1. Number of samples
While this may seem obvious, the more samples your lab processes in a given time, the longer your UID will need to be. For example, if your lab processes 1,000 samples per day you would need 250,000 UIDs each year. Assuming you would like to make sure that no ID is repeated over a 10 year period and you are using a strictly numeric identifier, your UID would need to be at least 7 digits which would allow you to encode up to 10 million (9,999,999 more precisely) samples uniquely. Remember to build in a reasonable safety factor when choosing the length of your UID. It is always better to err on the side of too long when choosing a unique identifier.
2. Longevity of samples
If samples are used temporarily for processing or disposed of after a short amount of time, the number of required UIDs will be dramatically less than if the samples have to be stored for many years. Using the same example of a lab that processes 1,000 samples a day, but now discards the samples after 30 days instead of storing the samples for 10 years, this lab could comfortably use a 5 digit identifier that would encode up to 100,000 samples and still have a 3X safety factor in case there was surge in business.

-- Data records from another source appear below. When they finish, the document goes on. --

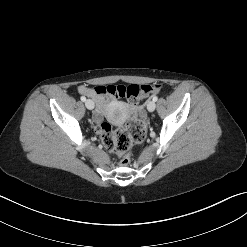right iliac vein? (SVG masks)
<instances>
[{
    "label": "right iliac vein",
    "mask_w": 247,
    "mask_h": 247,
    "mask_svg": "<svg viewBox=\"0 0 247 247\" xmlns=\"http://www.w3.org/2000/svg\"><path fill=\"white\" fill-rule=\"evenodd\" d=\"M85 106L87 109L92 110L94 108V102L91 99L85 101Z\"/></svg>",
    "instance_id": "obj_1"
}]
</instances>
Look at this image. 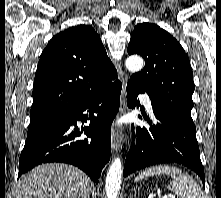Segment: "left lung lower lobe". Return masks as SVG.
<instances>
[{
	"label": "left lung lower lobe",
	"instance_id": "left-lung-lower-lobe-1",
	"mask_svg": "<svg viewBox=\"0 0 221 198\" xmlns=\"http://www.w3.org/2000/svg\"><path fill=\"white\" fill-rule=\"evenodd\" d=\"M139 93L145 92L133 84H127L128 107L135 108L140 105L136 98ZM152 106L157 121L153 123L148 120L149 129L137 127L136 147L132 145L127 154L123 175L126 177L151 165L178 163L195 171L204 183L205 175L195 126L181 122L153 103Z\"/></svg>",
	"mask_w": 221,
	"mask_h": 198
}]
</instances>
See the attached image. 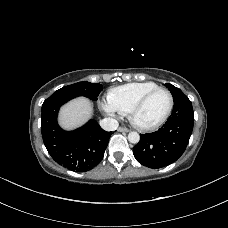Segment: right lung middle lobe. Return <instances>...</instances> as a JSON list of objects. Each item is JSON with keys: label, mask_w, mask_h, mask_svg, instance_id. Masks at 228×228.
Wrapping results in <instances>:
<instances>
[{"label": "right lung middle lobe", "mask_w": 228, "mask_h": 228, "mask_svg": "<svg viewBox=\"0 0 228 228\" xmlns=\"http://www.w3.org/2000/svg\"><path fill=\"white\" fill-rule=\"evenodd\" d=\"M102 90V85L99 83H90L87 81L78 82L69 86L62 87L53 94L58 96H85L90 100H97L98 95Z\"/></svg>", "instance_id": "obj_1"}]
</instances>
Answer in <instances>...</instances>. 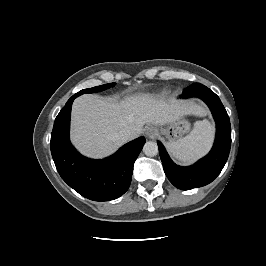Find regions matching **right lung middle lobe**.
Listing matches in <instances>:
<instances>
[{
  "label": "right lung middle lobe",
  "mask_w": 266,
  "mask_h": 266,
  "mask_svg": "<svg viewBox=\"0 0 266 266\" xmlns=\"http://www.w3.org/2000/svg\"><path fill=\"white\" fill-rule=\"evenodd\" d=\"M114 85H115V83H108V84L97 86V87H93V88H90V89H84V90H81L78 93H76L75 96H80V95H82L84 93L100 92V91H103V90H105L107 88H110V87H112Z\"/></svg>",
  "instance_id": "right-lung-middle-lobe-1"
}]
</instances>
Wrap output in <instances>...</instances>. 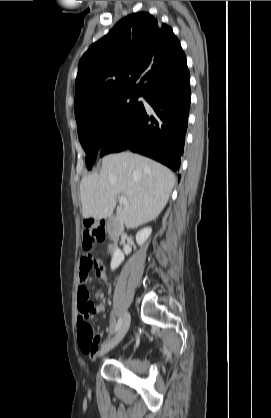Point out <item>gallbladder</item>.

3. Amount of human interaction
Processes that require human interaction, can benefit from choosing UIDs that are both rational (vs. random or serial) and alphanumeric (vs. purely numeric) that communicate information without having the user reference a database or list.
Purely numeric identifiers are more easily processed and managed by automated computer systems. Alphanumeric identifiers with rational elements such as prefixes and suffixes corresponding to specific samples groups can allow human operators to categorize and process samples quickly by eye. An example would be the vehicle identification number (VIN) of your car.
Here is an example of how to decode a VIN from Wikipedia
Remember that employing rational elements and constraining the character in a UID limits the available UIDs for a given UID length. For example, constraining the first character of a UID to a letter reduces the available UIDs by 28% compared to allowing the first character to be either a letter or number.
4. Variety of samples
The greater the variety of samples in your process, the more you may want to use rational elements and / or constrain characters in the UID to help categorize the samples for easy sorting and processing. If you are fortunate enough to just have a single sample type, a serial numeric identifier will work cleanly without the need to create and maintain keys that decode the meaning to particular prefixes and suffixes.
As labs implement LIMS databases and look to reduce errors associated with manual entry of information, barcoding continues to grow in use. While varying in degree, barcodes typically encode numeric UIDs much more efficiently than alphanumeric UIDs.
The table at the following link shows maximum numeric and alphanumeric barcoding capacity for Data Matrix barcodes.
Conclusions on choosing a unique identifier (UID) for your lab
I’m sure there are many more factors unique to your lab that will affect the process of choosing a unique identifier code. For some it will be simple math, while others will benefit from more complex codes and LIMS systems.